The show is also wise to move the focus from Bojack any time his self-pitying becomes overwhelming. It turns its attention instead to the ongoing marital trials of Bojack’s former biographer Diane (Alison Brie) and her husband Mister Peanutbutter (an ever-optimistic Labrador Retriever/game-show host); the efforts of Princess Carolyn (Amy Sedaris) to keep her burgeoning talent agency afloat; and the increasingly enigmatic Todd (Aaron Paul), a lazy pothead who sleeps on Bojack’s couch and unwittingly provides him with emotional support. The show is unafraid to take on bold digressions into topics like abortion, or the industry’s systemic racism. And every season finale it descends into utter bleakness, as the careful plotting of each character’s neuroses builds into a epic disaster.

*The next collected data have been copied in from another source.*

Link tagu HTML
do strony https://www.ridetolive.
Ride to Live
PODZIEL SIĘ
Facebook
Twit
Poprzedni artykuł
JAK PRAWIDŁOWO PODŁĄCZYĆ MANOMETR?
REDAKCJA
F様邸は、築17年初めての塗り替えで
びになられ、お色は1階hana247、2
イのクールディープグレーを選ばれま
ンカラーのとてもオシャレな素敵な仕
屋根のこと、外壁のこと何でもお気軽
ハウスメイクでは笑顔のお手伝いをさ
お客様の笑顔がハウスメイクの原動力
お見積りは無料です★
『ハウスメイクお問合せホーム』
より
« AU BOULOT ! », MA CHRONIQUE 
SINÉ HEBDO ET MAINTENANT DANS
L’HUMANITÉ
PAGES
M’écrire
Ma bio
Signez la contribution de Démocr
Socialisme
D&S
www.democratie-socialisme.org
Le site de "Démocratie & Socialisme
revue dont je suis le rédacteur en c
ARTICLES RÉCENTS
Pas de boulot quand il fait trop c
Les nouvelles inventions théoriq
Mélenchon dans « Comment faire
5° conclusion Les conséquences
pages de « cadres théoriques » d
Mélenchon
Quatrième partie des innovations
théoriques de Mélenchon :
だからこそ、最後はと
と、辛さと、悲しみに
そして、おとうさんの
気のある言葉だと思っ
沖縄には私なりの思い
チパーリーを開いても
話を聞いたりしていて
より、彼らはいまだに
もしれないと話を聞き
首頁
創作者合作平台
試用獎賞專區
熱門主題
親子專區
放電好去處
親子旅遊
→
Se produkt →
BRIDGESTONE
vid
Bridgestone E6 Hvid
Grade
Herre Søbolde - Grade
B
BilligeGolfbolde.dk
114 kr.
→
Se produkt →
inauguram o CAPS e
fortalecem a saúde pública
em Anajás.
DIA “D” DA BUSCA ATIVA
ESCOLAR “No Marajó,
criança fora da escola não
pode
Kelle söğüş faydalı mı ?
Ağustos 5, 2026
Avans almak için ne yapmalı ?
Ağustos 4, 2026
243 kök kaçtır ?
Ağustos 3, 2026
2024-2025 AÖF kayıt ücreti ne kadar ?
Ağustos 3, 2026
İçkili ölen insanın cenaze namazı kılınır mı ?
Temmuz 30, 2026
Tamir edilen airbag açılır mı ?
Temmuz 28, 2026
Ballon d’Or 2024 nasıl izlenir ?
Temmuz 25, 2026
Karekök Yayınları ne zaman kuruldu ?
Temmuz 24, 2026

That’s not to say Bojack isn’t also often riotously funny. Some of the third season’s best episodes are incredibly high-concept pieces of sitcom brilliance that hold an emotional gut-punch for the climax. In one, Bojack attends a film festival under the sea, a sort of Lost in Translation parody in which everyone is speaking an unintelligible fish language. A series of Buster Keaton-esque hijinks ensue as a silent Bojack tries to make his way to a theater and is beset with countless underwater obstacles. Another episode flashes back to 2007 to set up many of the cast’s initial meet-cutes, loading the script with jokes and fashion cues specific to that annum. Yet another recalls its story in piecemeal flashbacks as Bojack tries to cancel a newspaper subscription, recalling various ways in which the delivery of the fictional Los Angeles Gazette has affected his life over the previous months.

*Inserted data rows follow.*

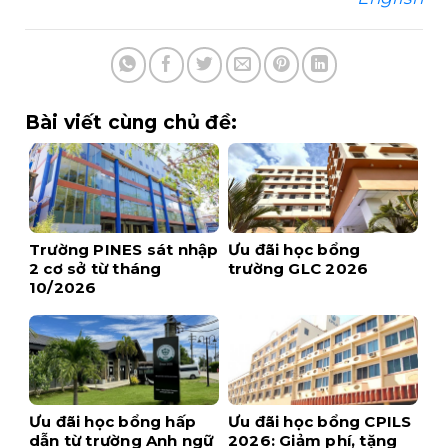
Bài viết cùng chủ đề:
Trường PINES sát nhập
Ưu đãi học bổng
2 cơ sở từ tháng
trường GLC 2026
10/2026
Ưu đãi học bổng hấp
Ưu đãi học bổng CPILS
dẫn từ trường Anh ngữ
2026: Giảm phí, tặng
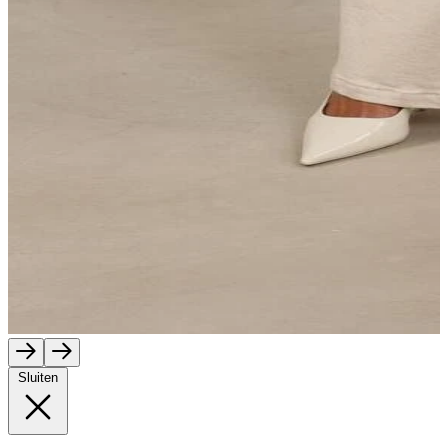
Sluiten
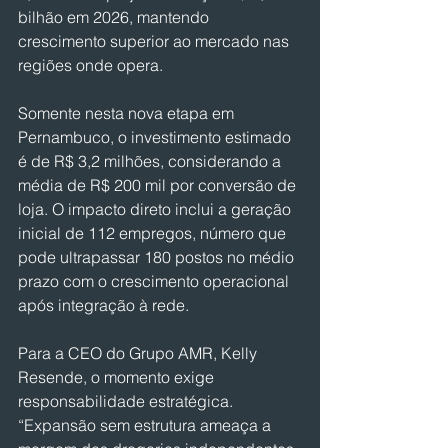
bilhão em 2026, mantendo 
crescimento superior ao mercado nas 
regiões onde opera.
Somente nesta nova etapa em 
Pernambuco, o investimento estimado 
é de R$ 3,2 milhões, considerando a 
média de R$ 200 mil por conversão de 
loja. O impacto direto inclui a geração 
inicial de 112 empregos, número que 
pode ultrapassar 180 postos no médio 
prazo com o crescimento operacional 
após integração à rede.
Para a CEO do Grupo AMR, Kelly 
Resende, o momento exige 
responsabilidade estratégica. 
“Expansão sem estrutura ameaça a 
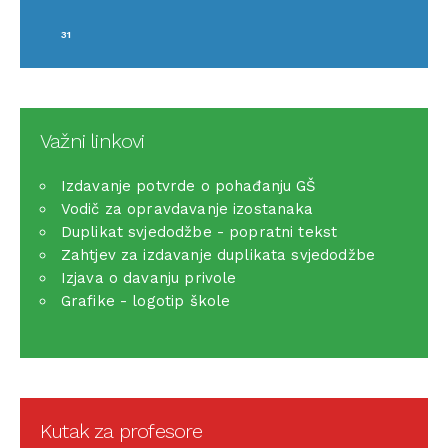
31
Važni linkovi
Izdavanje potvrde o pohađanju GŠ
Vodič za opravdavanje izostanaka
Duplikat svjedodžbe - popratni tekst
Zahtjev za izdavanje duplikata svjedodžbe
Izjava o davanju privole
Grafike - logotip škole
Kutak za profesore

After the first few manic episodes, which seem almost entirely disconnected from each other, the season’s various threads finally begin to come together, and its depressing twists start taking shape on the horizon. Bojack is part soap opera, part self-referential industry satire, and part gonzo animated acid trip—but somehow it merges all those influences into one touching, grounded tale of damaged people trying desperately to cling on to each other even as they self-combust. Amid all that, it still always manages to find hints of lightness and humor. Bojack is a colorful, antic rollercoaster headed for a collision with a brick wall, but its third season nonetheless proves it’s always worth the ride.